- [What you will do] Among the entries that follow, find the lines containing the string "home" and copy them.

- [Rendered page images]

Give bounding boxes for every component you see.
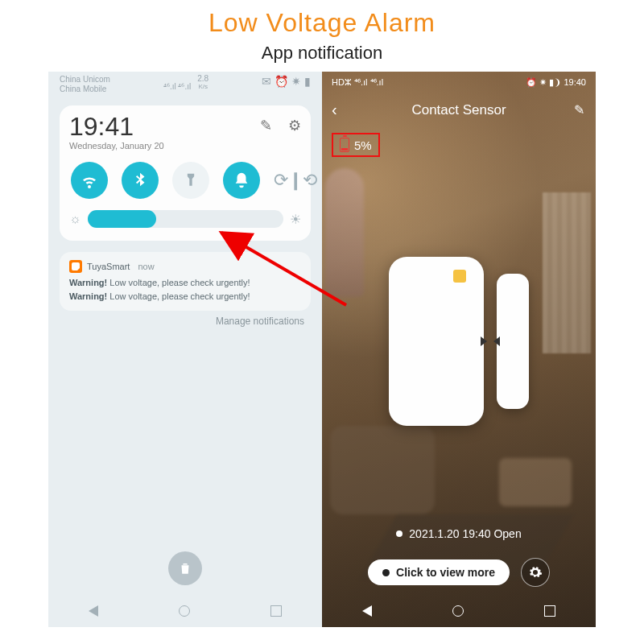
triangle-left-icon <box>493 336 500 346</box>
phone-right: HDⵣ ⁴⁶.ıl ⁴⁶.ıl ⏰ ✷ ▮❩ 19:40 ‹ Contact S… <box>322 72 596 627</box>
panel-date: Wednesday, January 20 <box>69 141 164 151</box>
clear-all-button[interactable] <box>168 551 202 585</box>
nav-home-icon[interactable] <box>179 605 190 617</box>
nav-bar-right <box>322 595 596 627</box>
notif-app-name: TuyaSmart <box>87 262 130 271</box>
edit-icon[interactable]: ✎ <box>574 102 584 118</box>
bluetooth-icon <box>131 171 149 189</box>
battery-percent: 5% <box>354 138 372 152</box>
settings-button[interactable] <box>521 558 550 587</box>
status-bar-right: HDⵣ ⁴⁶.ıl ⁴⁶.ıl ⏰ ✷ ▮❩ 19:40 <box>322 72 596 93</box>
gear-icon[interactable]: ⚙ <box>288 117 301 134</box>
sensor-magnet <box>497 274 529 409</box>
nav-recent-icon[interactable] <box>270 605 282 617</box>
flashlight-icon <box>183 172 199 188</box>
sensor-led <box>453 270 466 283</box>
nav-bar-left <box>48 595 322 627</box>
bluetooth-toggle[interactable] <box>122 162 159 199</box>
triangle-right-icon <box>481 336 487 346</box>
brightness-low-icon: ☼ <box>69 212 81 226</box>
view-more-button[interactable]: Click to view more <box>368 559 510 585</box>
brightness-slider[interactable] <box>88 210 283 228</box>
sensor-illustration <box>389 257 529 426</box>
app-header: ‹ Contact Sensor ✎ <box>322 93 596 128</box>
net-speed: 2.8 <box>197 75 208 83</box>
wifi-icon <box>80 171 99 190</box>
nav-back-icon[interactable] <box>89 605 98 617</box>
panel-time: 19:41 <box>69 114 164 139</box>
notif-line-2: Warning! Low voltage, please check urgen… <box>69 290 301 303</box>
net-speed-unit: K/s <box>197 83 208 91</box>
status-r-right: ⏰ ✷ ▮❩ 19:40 <box>526 77 586 88</box>
dot-icon <box>382 569 390 576</box>
app-icon <box>69 260 82 273</box>
carrier-block: China Unicom China Mobile <box>60 75 110 94</box>
status-right-icons: ✉ ⏰ ✷ ▮ <box>262 75 311 88</box>
manage-notifications[interactable]: Manage notifications <box>48 311 322 327</box>
app-title: Contact Sensor <box>411 102 506 118</box>
gear-icon <box>528 565 543 580</box>
carrier-2: China Mobile <box>60 85 110 94</box>
back-icon[interactable]: ‹ <box>332 101 337 119</box>
flashlight-toggle[interactable] <box>172 162 209 199</box>
edit-icon[interactable]: ✎ <box>260 117 272 134</box>
bell-icon <box>233 171 250 189</box>
event-dot-icon <box>396 530 402 537</box>
battery-indicator: 5% <box>332 133 380 157</box>
wifi-toggle[interactable] <box>71 162 108 199</box>
phones-container: China Unicom China Mobile ⁴⁶.ıl ⁴⁶.ıl 2.… <box>0 72 644 627</box>
notif-line-1: Warning! Low voltage, please check urgen… <box>69 276 301 290</box>
sound-toggle[interactable] <box>223 162 260 199</box>
nav-recent-icon[interactable] <box>544 605 555 617</box>
carrier-1: China Unicom <box>60 75 110 85</box>
brightness-high-icon: ☀ <box>290 212 301 227</box>
brightness-row: ☼ ☀ <box>69 210 301 228</box>
toggle-row: ⟳❙⟲ <box>69 162 301 199</box>
view-more-label: Click to view more <box>396 566 495 579</box>
quick-panel: 19:41 Wednesday, January 20 ✎ ⚙ <box>60 105 311 241</box>
sensor-body <box>389 257 484 426</box>
page-subtitle: App notification <box>0 43 644 64</box>
notification-card[interactable]: TuyaSmart now Warning! Low voltage, plea… <box>60 252 311 311</box>
event-text: 2021.1.20 19:40 Open <box>409 527 521 540</box>
status-r-left: HDⵣ ⁴⁶.ıl ⁴⁶.ıl <box>332 77 383 88</box>
vibrate-icon[interactable]: ⟳❙⟲ <box>274 170 299 191</box>
battery-icon <box>340 138 349 152</box>
page-title: Low Voltage Alarm <box>0 8 644 38</box>
status-bar-left: China Unicom China Mobile ⁴⁶.ıl ⁴⁶.ıl 2.… <box>48 72 322 101</box>
signal-icons: ⁴⁶.ıl ⁴⁶.ıl <box>163 82 191 91</box>
nav-home-icon[interactable] <box>452 605 464 617</box>
phone-left: China Unicom China Mobile ⁴⁶.ıl ⁴⁶.ıl 2.… <box>48 72 322 627</box>
trash-icon <box>178 561 192 576</box>
nav-back-icon[interactable] <box>362 605 372 617</box>
event-line: 2021.1.20 19:40 Open <box>322 527 596 540</box>
notif-time: now <box>138 262 154 271</box>
signal-block: ⁴⁶.ıl ⁴⁶.ıl 2.8 K/s <box>163 75 208 91</box>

- [Expected answer]
nav-home-icon[interactable] <box>179 605 190 617</box>
nav-home-icon[interactable] <box>452 605 464 617</box>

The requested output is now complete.